A good first step, when profiling, is to gather
information on where a process is spending its time. For my profiling
experiment, I'm going to compare the cp command and the dd command for copying a file. If I start out with a 50M file
called file1 and run time cp file1 file2, I get:
real 4.1
user 0.0
sys 0.9
However, if instead a copy the file using time dd if=file1 of=file2:
real 7.5
user 1.0
sys 4.6
The dd command took almost twice as long to copy the file and used more
than four times as much system time [1]. Because the difference in system
time is so high, let's do a comparison of the system calls that each
command is executing. To gather a system call count, I'll use the
following D program (scount.d):
syscall:::entry
/ $target == pid /
{
@[probefunc] = count()
}
As you may recall from part three of this series,
this D program uses the count aggregating function to gather the total
number of times each system call is invoked. For the syscall provider, probefunc is the system
call name, so the count aggregation will be keyed on system calls. The
predicate restricts our data collection to system calls made by the target
process. Now I'll run each copy command against this D program:
# dtrace -s scount.d -c "cp file1 file2"
dtrace: script 'scount.d' matched 226 probes
dtrace: pid 2194 has exited
creat64 1
fstat64 1
getpid 1
getrlimit 1
open64 1
pathconf 1
rexit 1
acl 2
brk 2
memcntl 2
setcontext 2
open 3
resolvepath 3
stat 3
close 5
stat64 5
mmap64 7
munmap 7
write 7
mmap 15
# dtrace -s scount.d -c "dd if=file1 of=file2"

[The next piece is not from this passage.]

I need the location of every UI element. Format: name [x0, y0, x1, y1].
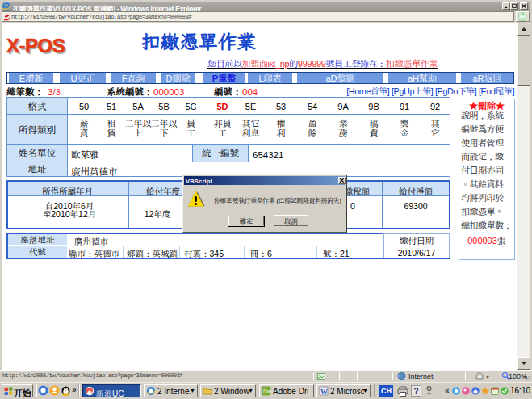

dtrace: script 'scount.d' matched 226 probes
102400+0 records in
102400+0 records out
dtrace: pid 2200 has exited
creat64 1
fstat64 1
getpid 1
getrlimit 1
open 1
open64 1
resolvepath 1
rexit 1
stat 1
sysconfig 1
munmap 2
setcontext 2
sigaction 2
close 3
brk 4
mmap 4
read 102401
write 102406
Two differences between cp and dd stand out: the cp command only uses seven writes, whereas the dd command uses 102,406 writes to
accomplish the same copy. Also, the cp command is suspiciously missing any reads at all. So
then how is it reading file1 to copy it?
Clearly, even this high level of analysis gives us
some notions as to what might be going on here. Since dd is making many more write calls
than cp, I'm
led to believe that it's probably writing smaller blocks than cp. Also, the lack of any read
calls in cp makes
me wonder if cp has
a different, possibly better, way to read files.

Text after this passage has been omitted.